Un’ultima riflessione è opportuno dedicarla alla effettiva utilità dell’app: per ora non sembra essere prevista una adeguata campagna di test da affiancare al tracciamento dei contatti. Non è chiaro, quindi, quale dovrebbe essere il comportamento di chi potesse vedersi notificare di aver avuto un contatto con un positivo. Se Immuni è pensata come strumento per la ormai mitologica Fase 2 di ripartenza, è necessario immaginare che lo step successivo alla notifica debba essere un test che permetta di capire se si è liberi di muoversi e svolgere le proprie attività, oppure porsi in quarantena; in questo caso, e con il rispetto delle istanze di privacy di cui abbiamo parlato, si tratterebbe di uno strumento utile per accelerare la fine dell’emergenza. Senza una infrastruttura di testing si rischia invece di trovarsi di fronte ad uno strumento che, di fatto, potrebbe diventare un impedimento alle libertà personali anche nei casi in cui questo non fosse necessario: una sorta di potenziamento della rete fatta di cultura della paura, delazione e droni che è andata in scena negli ultimi due mesi e che nessuno si augura di dover sopportare ancora a lungo.
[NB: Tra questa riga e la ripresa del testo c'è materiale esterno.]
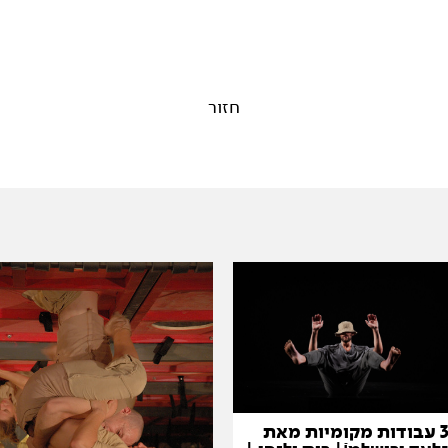
חזור
3 עבודות מקומיות מאת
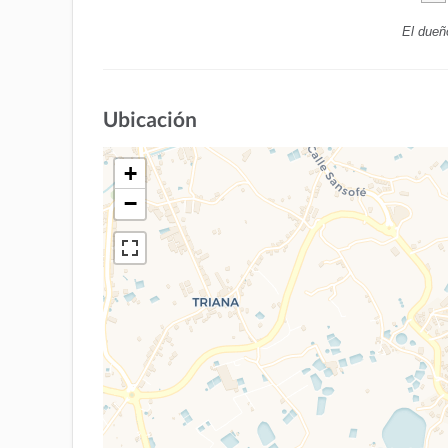
El dueñ
Ubicación
+
−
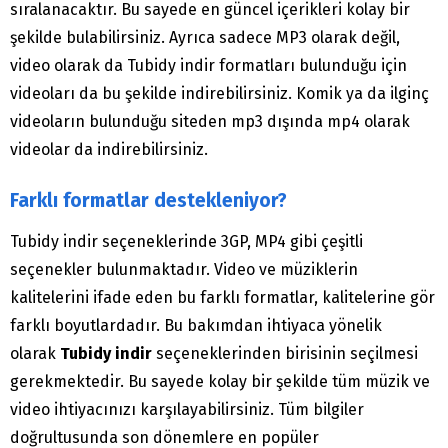
sıralanacaktır. Bu sayede en güncel içerikleri kolay bir
şekilde bulabilirsiniz. Ayrıca sadece MP3 olarak değil,
video olarak da Tubidy indir formatları bulunduğu için
videoları da bu şekilde indirebilirsiniz. Komik ya da ilginç
videoların bulunduğu siteden mp3 dışında mp4 olarak
videolar da indirebilirsiniz.
Farklı formatlar destekleniyor?
Tubidy indir seçeneklerinde 3GP, MP4 gibi çeşitli
seçenekler bulunmaktadır. Video ve müziklerin
kalitelerini ifade eden bu farklı formatlar, kalitelerine gör
farklı boyutlardadır. Bu bakımdan ihtiyaca yönelik
olarak
Tubidy indir
seçeneklerinden birisinin seçilmesi
gerekmektedir. Bu sayede kolay bir şekilde tüm müzik ve
video ihtiyacınızı karşılayabilirsiniz. Tüm bilgiler
doğrultusunda son dönemlere en popüler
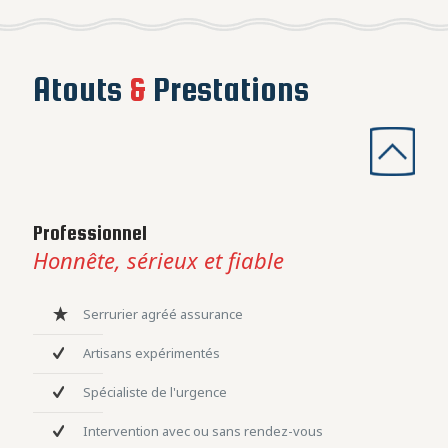
Atouts
&
Prestations
Professionnel
Honnête, sérieux et fiable
Serrurier agréé assurance
Artisans expérimentés
Spécialiste de l'urgence
Intervention avec ou sans rendez-vous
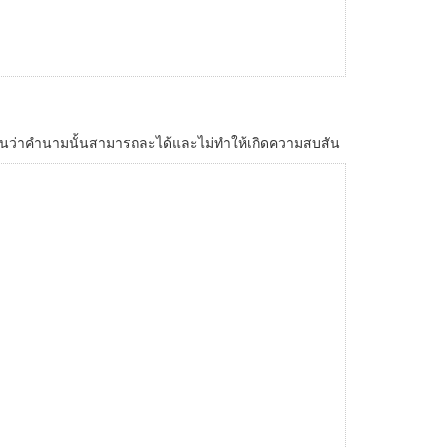
เจนว่าคำนามนั้นสามารถละได้และไม่ทำให้เกิดความสบสัน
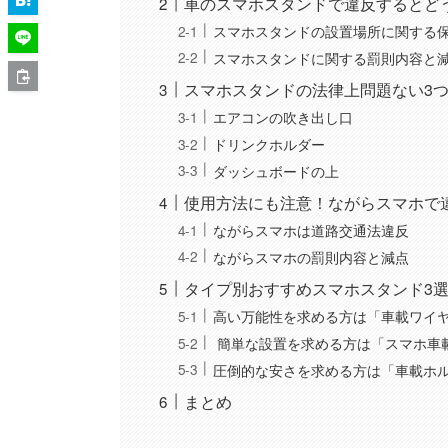
車のスマホスタンドで違反するとど
スマホスタンドの設置場所に関する
スマホスタンドに関する罰則内容と
スマホスタンドの法律上問題ない3
エアコンの吹き出し口
ドリンクホルダー
ダッシュボードの上
使用方法にも注意！ながらスマホで
ながらスマホは道路交通法違反
ながらスマホの罰則内容と減点
タイプ別おすすめスマホスタンド3
高い万能性を求める方は「車載ワイヤレス充電
簡単な設置を求める方は「スマホ車載ホルダ
圧倒的な安さを求める方は「車載ホルダー 
まとめ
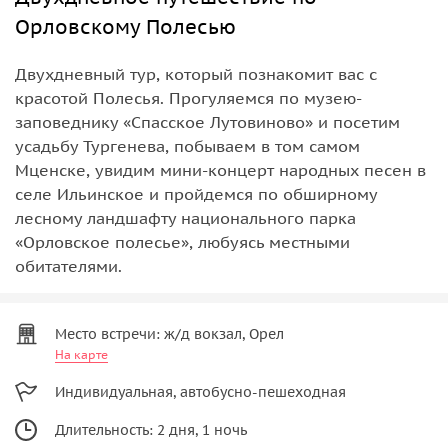
Орловскому Полесью
Двухдневный тур, который познакомит вас с
красотой Полесья. Прогуляемся по музею-
заповеднику «Спасское Лутовиново» и посетим
усадьбу Тургенева, побываем в том самом
Мценске, увидим мини-концерт народных песен в
селе Ильинское и пройдемся по обширному
лесному ландшафту национального парка
«Орловское полесье», любуясь местными
обитателями.
Место встречи: ж/д вокзал, Орел
На карте
Индивидуальная, автобусно-пешеходная
Длительность: 2 дня, 1 ночь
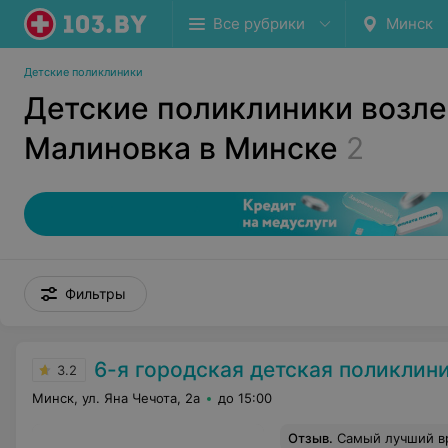
Все рубрики
Минск
Детские поликлиники
Детские поликлиники возле
Малиновка в Минске
2
Фильтры
6-я городская детская поликлин
3.2
Минск, ул. Яна Чечота, 2а
до 15:00
Отзыв
.
Самый лучший в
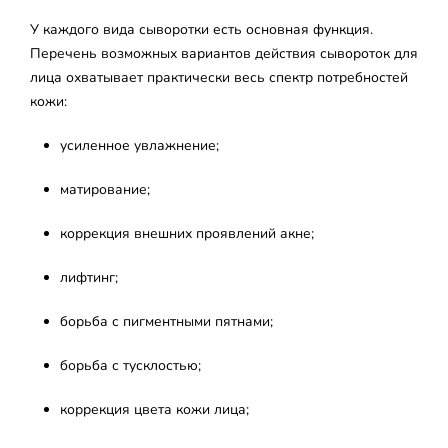
У каждого вида сыворотки есть основная функция.
Перечень возможных вариантов действия сывороток для
лица охватывает практически весь спектр потребностей
кожи:
усиленное увлажнение;
матирование;
коррекция внешних проявлений акне;
лифтинг;
борьба с пигментными пятнами;
борьба с тусклостью;
коррекция цвета кожи лица;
Droni. Dal gruppo Telegram Non è l’Alt Right.

A proposito di questo, la speranza è di non assistere all’ennesima creazione di un capro espiatorio: dopo i pericolosi runner su cui tanti hanno concentrato il proprio disprezzo, sarebbe spiacevole vedere bollato come nemico pubblico chi non deciderà di usare Immuni, nonostante goda del beneplacito dell’autorità Garante, ben più competente di tanti amministratori pubblici che si sono improvvisati sceriffi negli ultimi tempi.